En effet, en tant que modèles préférentiels d’identification et d’attachement, la violence exprimée au sein du couple conjugal touche aux fondements même du lien affectif. La violence peut affecter la qualité des relations entre l’enfant et sa mère et fragiliser l’enfant dans sa capacité future à construire des relations épanouies. On observe, par exemple, entre dix et dix-sept fois plus de séquelles affectives parmi ces enfants. Il s’agit principalement de troubles de l’attachement qui se manifestent par une sensibilité à la séparation, une instabilité relationnelle et affective, des attitudes de manques affectifs et d’abandon. Ces pathologies du lien peuvent être associées à des troubles du comportement (colère, agressivité, hyperactivité), une problématique anxieuse ou dépressive ou des troubles psychosomatiques.





Parallèlement, surtout chez les plus grands enfants et les adolescents, cette victimisation peut induire des prises de rôles dysfonctionnels et des représentations erronées à propos des relations interpersonnelles. Il est fréquent d’observer des attitudes de loyauté, de protection, de confident, ou de «petit parent» tant à l’égard du parent victime que du reste de la fratrie. Ces attitudes peuvent engendrer une culpabilité, une honte et un sentiment d’incompétence et d’impuissance caractéristiques de l’ « enfant-sauveur », face aux capacités limitées de l’enfant à protéger le parent victime. A l’inverse, il peut aussi exister une identification à l’auteur qui peut conduire à de la violence ou du harcèlement envers le parent victime.



Quant aux représentations construites au fil de nos apprentissages, le risque de cette exposition à la violence adulte se situe au niveau de la perpétuation du modèle parental d’agression-victimisation tant chez le petit garçon que la petite fille en renforçant la perception inégalitaire des relations et la légitimité du recours à l’agression comme mode préférentiel d’interaction. A titre d’exemple, le risque pour l’enfant témoin d’être par la suite à son tour victime de violences conjugales est multiplié par trois. 
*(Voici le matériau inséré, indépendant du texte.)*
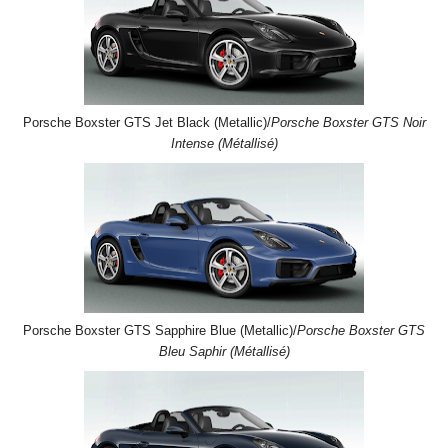
Porsche Boxster GTS Jet Black (Metallic)/
Porsche Boxster GTS Noir
Intense (Métallisé)
Porsche Boxster GTS Sapphire Blue (Metallic)/
Porsche Boxster GTS
Bleu Saphir (Métallisé)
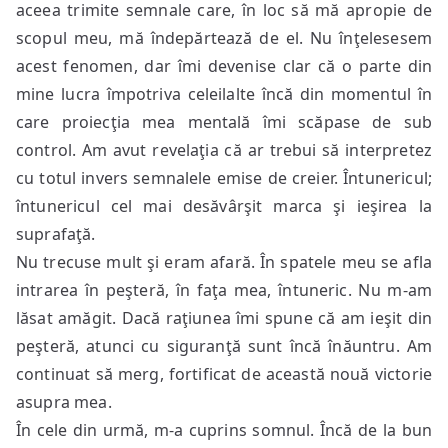
aceea trimite semnale care, în loc să mă apropie de
scopul meu, mă îndepărtează de el. Nu înţelesesem
acest fenomen, dar îmi devenise clar că o parte din
mine lucra împotriva celeilalte încă din momentul în
care proiecţia mea mentală îmi scăpase de sub
control. Am avut revelaţia că ar trebui să interpretez
cu totul invers semnalele emise de creier. Întunericul;
întunericul cel mai desăvârşit marca şi ieşirea la
suprafaţă.
Nu trecuse mult şi eram afară. În spatele meu se afla
intrarea în peşteră, în faţa mea, întuneric. Nu m-am
lăsat amăgit. Dacă raţiunea îmi spune că am ieşit din
peşteră, atunci cu siguranţă sunt încă înăuntru. Am
continuat să merg, fortificat de această nouă victorie
asupra mea.
În cele din urmă, m-a cuprins somnul. Încă de la bun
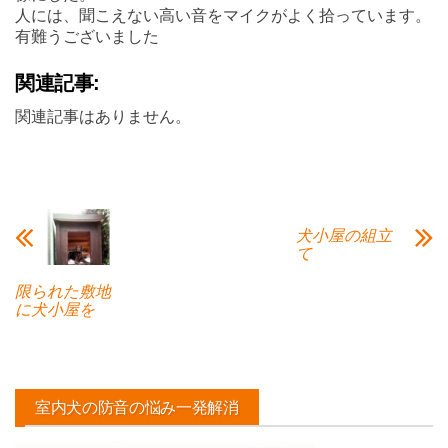
人には、聞こえない高い音をマイクがよく拾っています。
有難うございました
関連記事:
関連記事はありません。
犬小屋の組立
て
限られた敷地
に犬小屋を
室内犬の防音の悩み一発解消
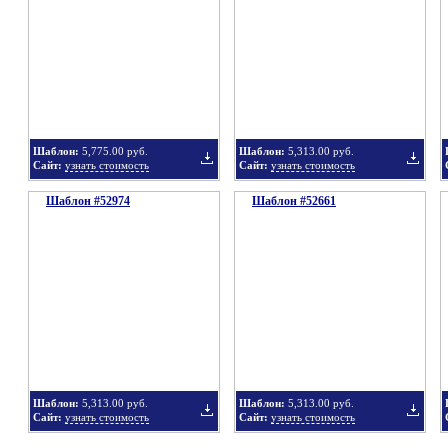
в
в
Шаблон:
5,775.00 руб.
Шаблон:
5,313.00 руб.
Сайт:
узнать стоимость
Сайт:
узнать стоимость
Шаблон #52974
подборку
Шаблон #52661
подбор
Добавить
Добавит
в
в
Шаблон:
5,313.00 руб.
Шаблон:
5,313.00 руб.
Сайт:
узнать стоимость
Сайт:
узнать стоимость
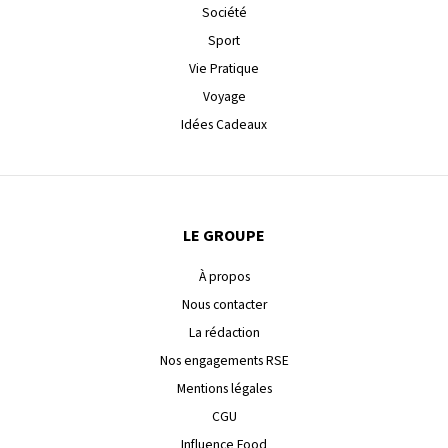
Société
Sport
Vie Pratique
Voyage
Idées Cadeaux
LE GROUPE
À propos
Nous contacter
La rédaction
Nos engagements RSE
Mentions légales
CGU
Influence Food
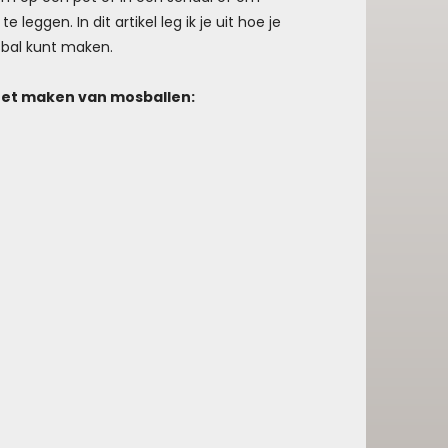
 leggen. In dit artikel leg ik je uit hoe je
sbal kunt maken.
et maken van mosballen:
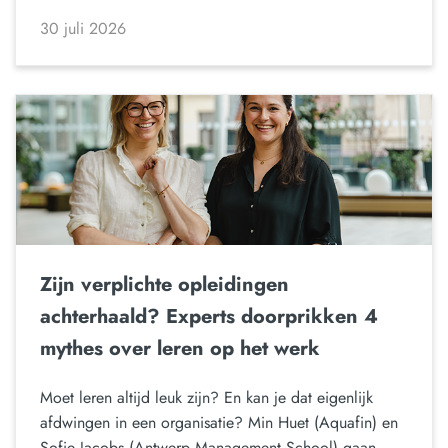
30 juli 2026
Zijn verplichte opleidingen
achterhaald? Experts doorprikken 4
mythes over leren op het werk
Moet leren altijd leuk zijn? En kan je dat eigenlijk
afdwingen in een organisatie? Min Huet (Aquafin) en
Sofie Jacobs (Antwerp Management School) gaan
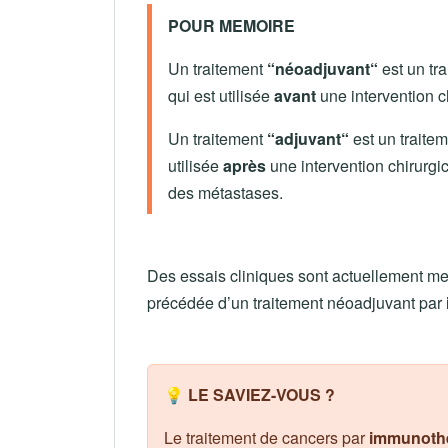
POUR MEMOIRE
Un traitement
“néoadjuvant“
est un tr
qui est utilisée
avant
une intervention c
Un traitement
“adjuvant“
est un traite
utilisée
après
une intervention chirurgi
des métastases.
Des essais cliniques sont actuellement mené
précédée d’un traitement néoadjuvant par
💡 LE SAVIEZ-VOUS ?
Le traitement de cancers par
immunoth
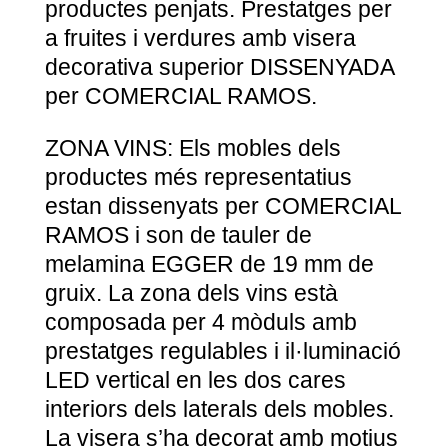
productes penjats. Prestatges per
a fruites i verdures amb visera
decorativa superior DISSENYADA
per COMERCIAL RAMOS.
ZONA VINS: Els mobles dels
productes més representatius
estan dissenyats per COMERCIAL
RAMOS i son de tauler de
melamina EGGER de 19 mm de
gruix. La zona dels vins està
composada per 4 mòduls amb
prestatges regulables i il·luminació
LED vertical en les dos cares
interiors dels laterals dels mobles.
La visera s’ha decorat amb motius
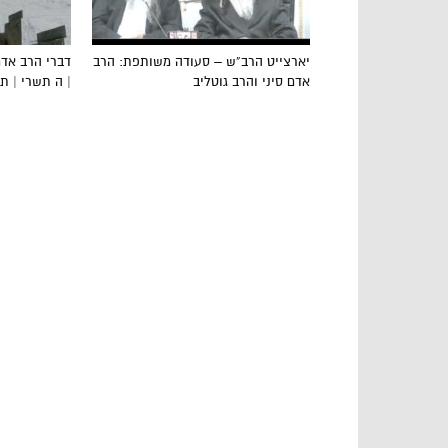
יארצייט הרב”ש – סעודה משותפת: הרב
דברי הרב אדם
אדם סיני והרב גוטליב
| ה תשרי | ת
Les bonnes réactions et pratiques



Face à ces situations, la première préoccupation du professionnel doit être de sécuriser l’enfant. Il est utile psychologiquement de lui permettre de se sentir écouté sans qu’il ne se sente jugé ou remis en question dans l’expression de sa souffrance. Il pourra être nécessaire de le déculpabiliser s’il se sent responsable des violences dont il a été le témoin. Il faudra parfois aussi lui ôter un sentiment de honte ou de gène à propos de ses parents.



Il sera tout aussi nécessaire de garantir la protection de son intégrité physique. Pour cela, on interrogera l’enfant afin d’identifier d’éventuelles maltraitances dont il aurait directement fait l’objet et on procèdera à un examen visuel d’éventuelles traces de violences. Mais pour l’ensemble des situations, la prudence est de mise. Il est indispensable d’analyser les risques pour l’enfant à rester dans sa famille avant d’envisager des interventions intempestives et radicales telles qu’un placement ou un éloignement prématuré qui peuvent engendrer une victimisation plus importante encore que celle déjà subie.



Les professionnels préféreront une analyse du réseau d’intervenants susceptibles d’accompagner la famille et, le cas échéant, de donner l’alerte. Ils proposeront éventuellement une aide supplémentaire notamment sous la forme d’un travail avec la mère qui bien souvent n’a qu’une conscience approximative de la souffrance de son enfant étant elle-même aux prises avec la violence de son conjoint.







Serge GARCET

Professeur, Service de victimologie, criminologie interpersonnelle et criminologie animale, Département de Criminologie, ULiège.